[Items listed in a dataset]
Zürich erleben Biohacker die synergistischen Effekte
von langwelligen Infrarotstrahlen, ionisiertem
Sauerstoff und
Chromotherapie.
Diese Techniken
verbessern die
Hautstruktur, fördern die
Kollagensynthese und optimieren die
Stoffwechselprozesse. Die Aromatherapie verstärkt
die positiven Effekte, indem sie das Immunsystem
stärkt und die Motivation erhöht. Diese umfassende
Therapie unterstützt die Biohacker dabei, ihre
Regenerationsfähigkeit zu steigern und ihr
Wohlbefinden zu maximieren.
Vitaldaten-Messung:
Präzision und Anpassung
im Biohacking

◆ **Task**
The job here is to write out all the entries again exactly.

◆ **Solution to the exercise**
Zürich erleben Biohacker die synergistischen Effekte
von langwelligen Infrarotstrahlen, ionisiertem
Sauerstoff und
Chromotherapie.
Diese Techniken
verbessern die
Hautstruktur, fördern die
Kollagensynthese und optimieren die
Stoffwechselprozesse. Die Aromatherapie verstärkt
die positiven Effekte, indem sie das Immunsystem
stärkt und die Motivation erhöht. Diese umfassende
Therapie unterstützt die Biohacker dabei, ihre
Regenerationsfähigkeit zu steigern und ihr
Wohlbefinden zu maximieren.
Vitaldaten-Messung:
Präzision und Anpassung
im Biohacking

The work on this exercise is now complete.